La co-gestion du CAR Solution, utopie ou danger ?

par SIKAA JOURNAL

Sous l’impulsion de son président Yao Daté, le Comité d’Action pour le Renouveau (CAR) veut connaître une nouvelle dynamique en s’engageant dans la voie de la co-gestion, un concept inspiré par feu Maître Agboyibo. Le plan est séduisant : il s’agit de rassembler les forces de l’opposition pour contraindre de façon formelle le parti UNIR à céder des parcelles de gouvernance aux opposants. L’idée derrière cette co-gestion ou gestion par consensus est de constituer un bloc assez solide, donner du poids à l’opposition et, de ce fait, forcer à un rééquilibrage du pouvoir.

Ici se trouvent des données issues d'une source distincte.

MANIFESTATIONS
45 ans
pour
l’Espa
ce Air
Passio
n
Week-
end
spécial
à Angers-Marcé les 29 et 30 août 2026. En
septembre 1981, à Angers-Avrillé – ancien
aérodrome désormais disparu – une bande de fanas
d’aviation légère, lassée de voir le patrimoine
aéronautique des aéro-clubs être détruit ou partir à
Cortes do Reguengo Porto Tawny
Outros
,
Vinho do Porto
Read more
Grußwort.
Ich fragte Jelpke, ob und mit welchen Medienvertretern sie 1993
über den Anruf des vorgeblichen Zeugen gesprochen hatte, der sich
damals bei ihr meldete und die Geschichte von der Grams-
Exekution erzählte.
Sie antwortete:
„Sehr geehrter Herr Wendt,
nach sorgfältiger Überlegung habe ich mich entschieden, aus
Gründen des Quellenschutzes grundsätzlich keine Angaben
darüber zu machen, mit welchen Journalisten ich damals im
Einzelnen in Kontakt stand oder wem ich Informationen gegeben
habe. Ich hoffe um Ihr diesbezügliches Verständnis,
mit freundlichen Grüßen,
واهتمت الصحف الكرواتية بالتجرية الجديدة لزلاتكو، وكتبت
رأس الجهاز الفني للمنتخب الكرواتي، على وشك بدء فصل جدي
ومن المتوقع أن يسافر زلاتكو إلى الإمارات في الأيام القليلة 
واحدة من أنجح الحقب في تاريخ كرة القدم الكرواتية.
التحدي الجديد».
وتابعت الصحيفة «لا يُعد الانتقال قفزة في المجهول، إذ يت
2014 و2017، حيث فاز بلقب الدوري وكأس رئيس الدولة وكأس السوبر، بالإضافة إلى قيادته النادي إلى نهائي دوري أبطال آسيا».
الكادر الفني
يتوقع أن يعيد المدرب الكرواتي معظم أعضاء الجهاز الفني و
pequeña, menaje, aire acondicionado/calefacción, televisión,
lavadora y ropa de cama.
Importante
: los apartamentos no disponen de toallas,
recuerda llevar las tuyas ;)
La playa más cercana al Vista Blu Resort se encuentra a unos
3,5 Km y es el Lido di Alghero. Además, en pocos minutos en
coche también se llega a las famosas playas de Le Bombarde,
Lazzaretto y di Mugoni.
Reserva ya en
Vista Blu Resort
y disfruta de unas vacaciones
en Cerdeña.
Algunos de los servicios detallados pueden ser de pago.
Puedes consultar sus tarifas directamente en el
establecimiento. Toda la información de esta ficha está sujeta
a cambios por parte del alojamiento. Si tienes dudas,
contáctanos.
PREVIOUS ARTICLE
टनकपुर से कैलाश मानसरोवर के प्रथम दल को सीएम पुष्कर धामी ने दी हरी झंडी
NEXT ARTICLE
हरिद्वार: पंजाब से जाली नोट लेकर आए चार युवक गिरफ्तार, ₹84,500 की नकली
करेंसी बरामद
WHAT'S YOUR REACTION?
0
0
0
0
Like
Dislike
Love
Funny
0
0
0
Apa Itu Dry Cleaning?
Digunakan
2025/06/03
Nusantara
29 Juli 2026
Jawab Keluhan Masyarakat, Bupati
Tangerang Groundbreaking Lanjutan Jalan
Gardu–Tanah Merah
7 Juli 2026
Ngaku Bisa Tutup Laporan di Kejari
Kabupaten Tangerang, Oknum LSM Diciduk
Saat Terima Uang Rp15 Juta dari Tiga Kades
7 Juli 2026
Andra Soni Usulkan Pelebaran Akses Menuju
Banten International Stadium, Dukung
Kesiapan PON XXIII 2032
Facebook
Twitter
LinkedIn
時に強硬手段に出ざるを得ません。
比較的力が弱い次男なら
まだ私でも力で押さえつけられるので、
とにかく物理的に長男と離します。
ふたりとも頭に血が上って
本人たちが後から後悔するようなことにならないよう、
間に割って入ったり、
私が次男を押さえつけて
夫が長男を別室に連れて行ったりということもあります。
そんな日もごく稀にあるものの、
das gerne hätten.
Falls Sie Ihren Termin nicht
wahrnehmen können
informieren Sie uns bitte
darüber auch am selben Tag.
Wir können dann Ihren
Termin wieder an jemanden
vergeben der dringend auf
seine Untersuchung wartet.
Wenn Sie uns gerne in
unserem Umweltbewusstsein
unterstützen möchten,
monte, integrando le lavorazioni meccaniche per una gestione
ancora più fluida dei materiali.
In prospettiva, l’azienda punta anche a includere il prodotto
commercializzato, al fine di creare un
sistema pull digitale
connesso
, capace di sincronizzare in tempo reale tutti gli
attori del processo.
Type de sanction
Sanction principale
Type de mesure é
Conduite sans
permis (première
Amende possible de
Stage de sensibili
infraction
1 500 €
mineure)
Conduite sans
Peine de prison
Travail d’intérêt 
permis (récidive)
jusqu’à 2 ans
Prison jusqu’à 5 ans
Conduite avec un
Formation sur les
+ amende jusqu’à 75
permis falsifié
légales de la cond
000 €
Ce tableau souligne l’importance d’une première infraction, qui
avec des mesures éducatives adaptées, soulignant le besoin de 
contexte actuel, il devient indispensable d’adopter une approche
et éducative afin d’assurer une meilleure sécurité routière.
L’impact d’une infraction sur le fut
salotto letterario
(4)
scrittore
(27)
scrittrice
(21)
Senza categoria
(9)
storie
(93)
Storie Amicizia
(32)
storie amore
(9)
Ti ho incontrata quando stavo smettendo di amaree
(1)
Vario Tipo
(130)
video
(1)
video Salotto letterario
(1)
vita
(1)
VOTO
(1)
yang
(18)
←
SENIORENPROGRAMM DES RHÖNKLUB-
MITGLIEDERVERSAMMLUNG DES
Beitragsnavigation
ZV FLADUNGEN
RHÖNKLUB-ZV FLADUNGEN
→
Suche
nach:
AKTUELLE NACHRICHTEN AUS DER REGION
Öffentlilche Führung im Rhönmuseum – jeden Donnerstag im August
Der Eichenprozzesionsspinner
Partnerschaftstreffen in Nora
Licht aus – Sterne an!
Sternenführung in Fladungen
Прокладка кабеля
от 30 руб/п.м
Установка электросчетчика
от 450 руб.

Les limites de la co-gestion en question

Malgré ses apparentes vertus, la co-gestion du CAR va présenter des limites importantes. En effet, gouverner par consensus signifie qu’on doit composer avec des visions divergentes, ce qui empêche de facto la réalisation pleine et entière des idées portées par les partis. Les gouvernements de coalition ou de co-gestion sont toujours peu efficaces, prompts aux compromis et aux compromissions, ce qui affaiblit l’impact des politiques publiques et empêche des réalisations ambitieuses. Le consensus politique n’est pas synonyme d’unité de vision, mais plutôt de concessions mutuelles qui, au final, diluent les projets et limitent les avancées.

L’alternance est donc une option plus ambitieuse qu’il faut préférer à la co-gestion, étant donné qu’elle permet à chaque parti, une fois au pouvoir, de mettre en œuvre ses idées, sans restriction, offrant ainsi aux citoyens une gouvernance pleinement engagée et assumée. L’opposition aura la possibilité (lorsque son tour viendra), d’exercer également le pouvoir, sans être contrainte par les intérêts divergents d’autres factions politiques au sein de la même équipe gouvernementale.

Le risque de la co-gestion est la consolidation du pouvoir

La co-gestion est en fait une dilution de l’opposition. On l’a déjà vu, lorsque les opposants partagent le pouvoir avec le parti au pouvoir, ils vont forcément s’habituer aux avantages de la fonction. Ils développent alors avec UNIR une solidarité gouvernementale, un esprit de corps qui va les éloigner de leur mission première, à savoir : représenter une alternative crédible au pouvoir en place. Cette dynamique va, sans coup férir, fondre les différentes factions politiques en une entité unique dont l’objectif principal sera de conserver le pouvoir. On verra donc les opposants, maintenant confortablement installés, s’unir à UNIR pour régner ad vitam æternam, au détriment de l’intérêt général.

La co-gestion qui est souhaitable

L’idée de co-gestion du CAR pourrait être bénéfique si elle se traduisait par une tolérance dans la façon de traiter les fonctionnaires de l’État. Actuellement, même pour obtenir un petit poste de petit directeur d’une petite école primaire, cela exige une allégeance au parti UNIR. La diversité politique au sein de l’administration est très limitée, ce qui renforce la mainmise d’UNIR sur les rouages de l’État. La co-gestion pourrait être repensée et se transformer en une lutte pour l’ouverture des portes aux citoyens de différents bords politiques, sans nécessairement inclure les leaders politiques dans la gouvernance centrale. Cela pourra aider la démocratie en empêchant par exemple que les fonctionnaires agissent en bloc pour faire de la mauvaise gouvernance, ou vider les services pour aller battre campagne pour UNIR ou encore truquer la gestion des élections.

Conclusion

Encore faut-il que l’UNIR l’accepte, la co-gestion proposée par le CAR peut certes représenter une solution temporaire pour briser la concentration de pouvoir, mais elle comporte un risque réel d’affaiblissement des convictions et la consolidation du parti au pouvoir. Pour la co-gestion démocratique, il serait mieux de commencer en ouvrant les postes administratifs à des citoyens de toutes appartenances politiques.